AI as a machine learning tool — The medical community has long assumed that machine learning (typically using neural networks) would replace radiologists interpreting MRIs, but radiologists continue to outperform computers. We still seem to be a long way from driverless cars. A major problem with the neural networks that are so popular today is that these are systems that often have hundreds of thousands to many millions of parameters that need to be estimated. These systems require truly massive datasets, and yet may still not produce the right behavior (click here for additional discussion of this topic).
AI as a decision tool — An inventory system might place orders based on current inventory without considering forecasts of demands and inbound orders. Or, we may use a forecast, but do not properly account for the potential errors in the forecast. Decisions represent the highest form of AI, since good decisions have to stand on the shoulders of good information, which might also include good forecasts (or other estimates) from machine learning. A decision tool has to use an accurate model of the physical system being controlled

It is very important to understand how the output of an AI system (whether it be an estimate/forecast, or a decision) will be used within a company. Problems that can arise in the implementation of either type of AI system include:

A poor understanding of the data required by the AI system — This tends to arise particularly with decision systems. A truck dispatcher may know that the driver needs to get home, which he learned in a phone call. This is a common instance where a human knows something that the computer does not.
A poor understanding of how information is used by people to make decisions. It can be very hard to understand how a person makes a decision, which complicates the process of providing people with better information.

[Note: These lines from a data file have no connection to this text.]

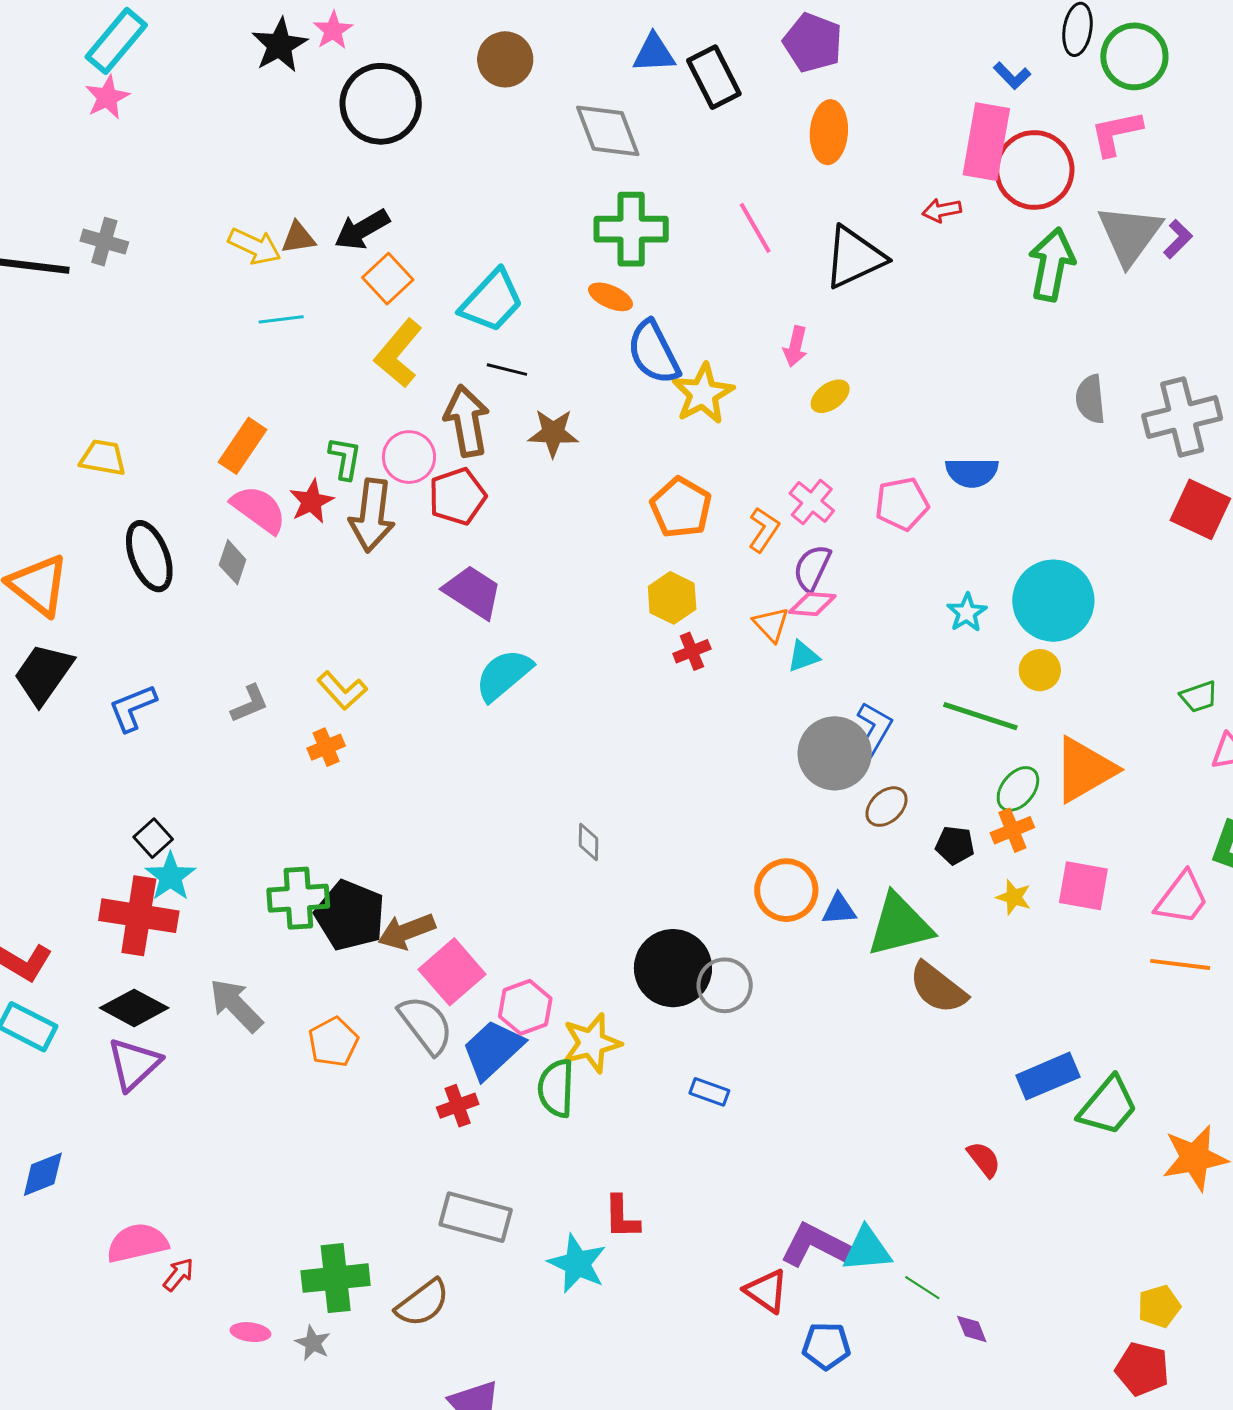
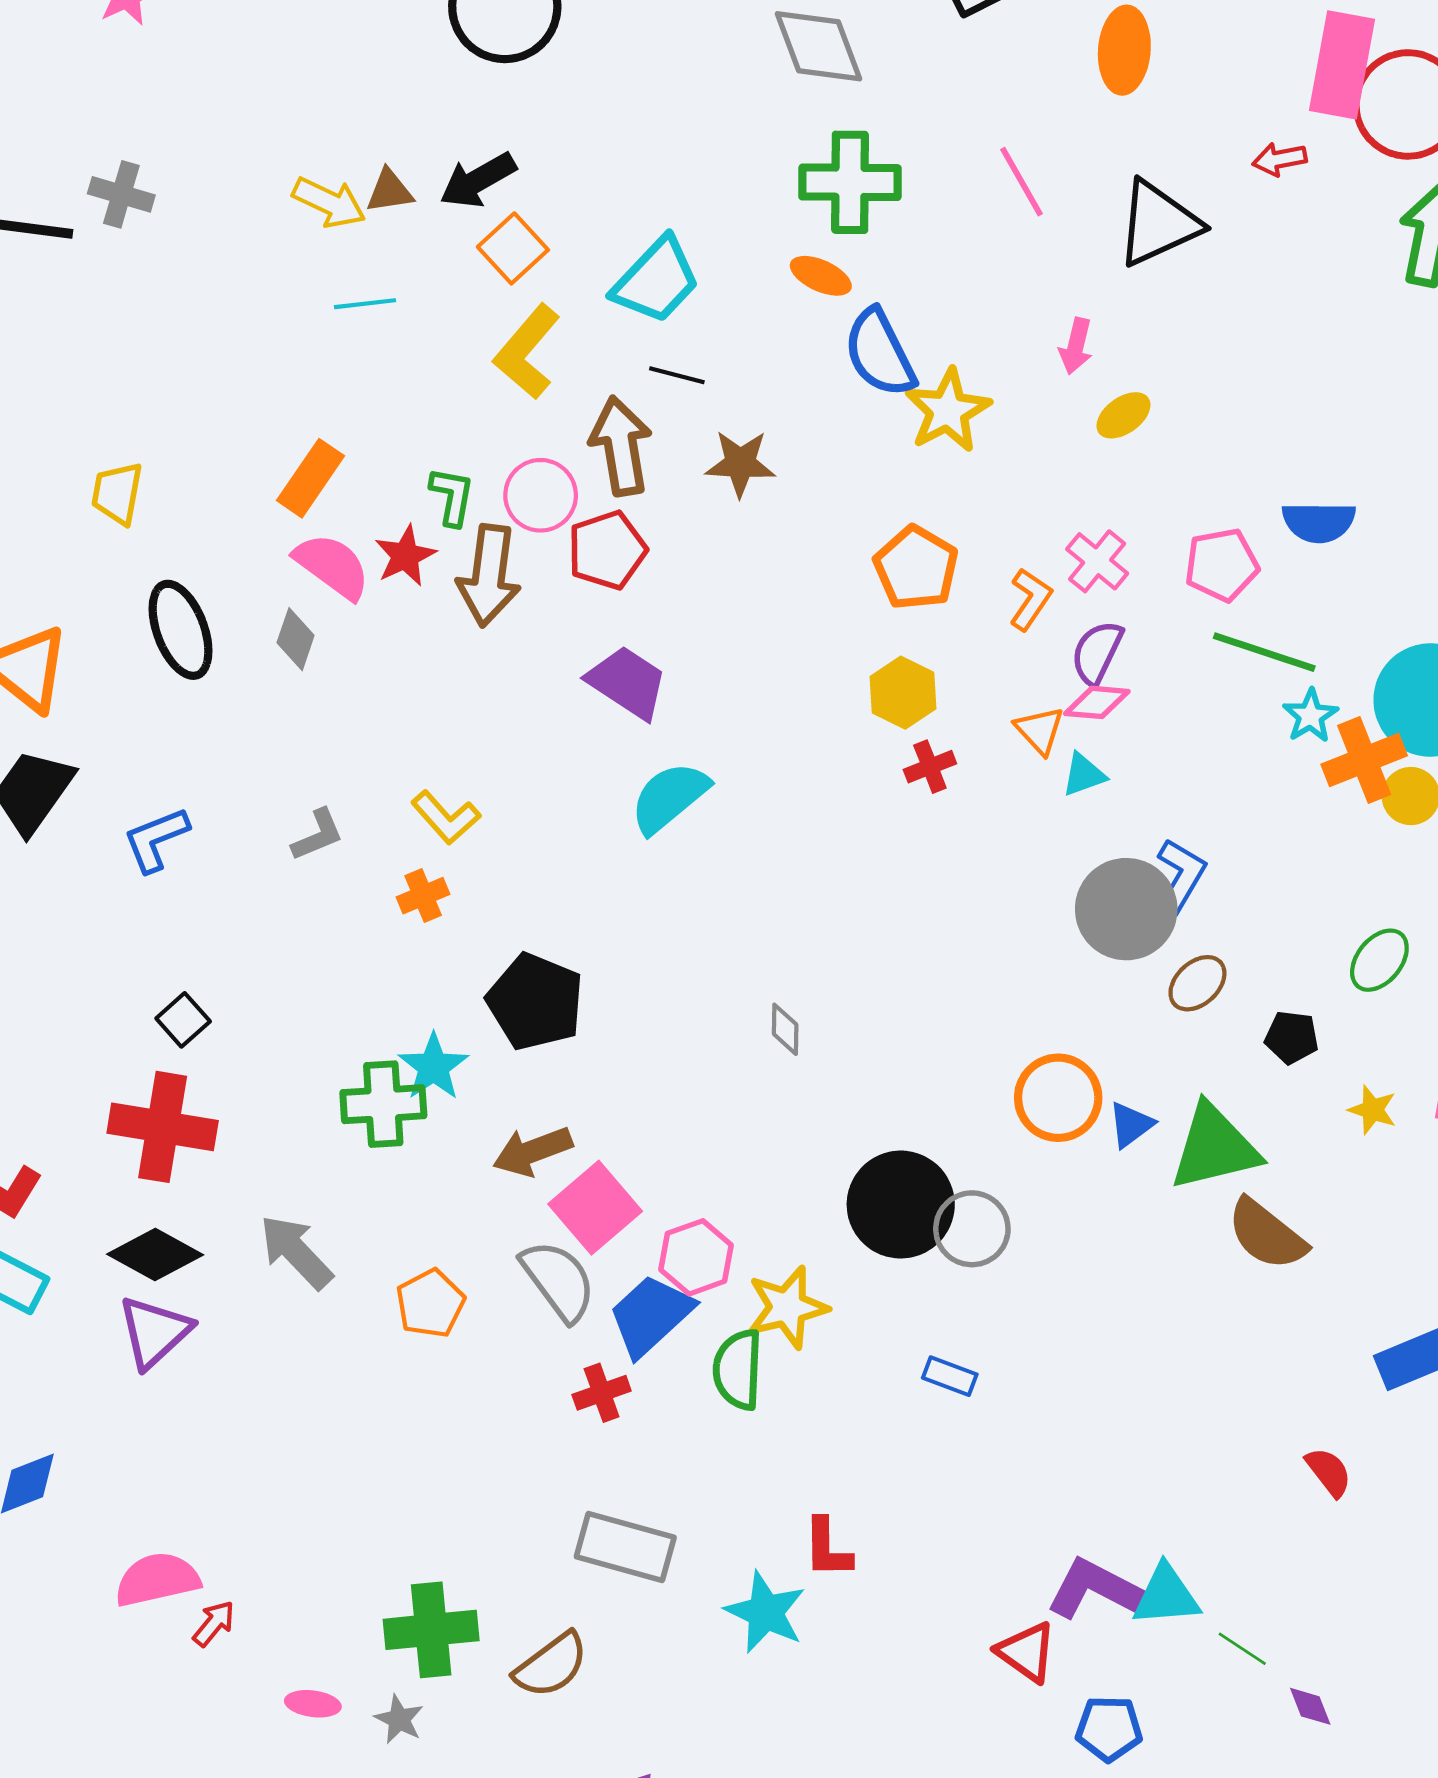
yellow trapezoid: (103, 458) -> (117, 493), turned -90
green line: (980, 716) -> (1264, 652), moved
orange cross: (1012, 830) -> (1364, 760), moved, size x1.4
cyan star: (170, 877) -> (433, 1067), moved
blue triangle: (839, 909) -> (1131, 1125), turned -33
black pentagon: (350, 915) -> (535, 1002), moved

It is important to understand whether an AI system is being used to help a human, or if it is being allowed to run autonomously.

Q: How can I design a framework (state spaces, action spaces, rewards) for a single agent deep RL applied to any healthcare data?

First — “deep RL” would arise when you are trying to solve the problem. My first recommendation: model first, then solve.

Next, do not talk about state *spaces* and action *spaces*. You want to talk about state *variables* and action (or decision) *variables*. From a modeling perspective, describing the state or action space provides no information about the problem.

There are five dimensions to any sequential decision problem:

State variables — The state S_t at time t is all the information you need to make decisions, compute performance metrics, and to model the transition from time t to t+1. State variables come in three flavors: the physical state (inventories, location of a device), other information (for example, information about the weather — basically anything that does not seem to be a physical state), and belief state (which is information that describes probabilistic knowledge about quantities or parameters that you do not know perfectly).
Decision variables x_t— This is what you control. Decisions are made by a policy (a method or function for making a decision using the information in S_t) that has to obey any constraints at time t. I like to write the policy as X^\pi(S_t) where “\pi” carries information about the structure of the policy, and any parameters that have to be tuned.
Exogenous information W_{t+1} — This is the information that is revealed or observed after you make a decision.
The transition function — This describes how the state S_t evolves to S_{t+1} after you make a decision, and then observe the exogenous information. I write the transition using S_{t+1} = S^M(S_t, x_t, W_{t+1}), where S^M(…) is the state transition model, or transition function. Sometimes we can describe the transition function using a set of equations, and sometimes these are not known, and all we do is observe S_{t+1}.
The objective function — This includes the performance metrics (how well you perform at time t) and how well your policy works over time, on average. Let C(S_t,x_t) be the “contribution function” (we can maximize or minimize) that might be a weighted contribution of different metrics.

I would start by describing the evolution of your system in terms of the state S_t at time t, after which you make a decision x_t (given the information in the state S_t), and you then observe new information that we call W_{t+1}.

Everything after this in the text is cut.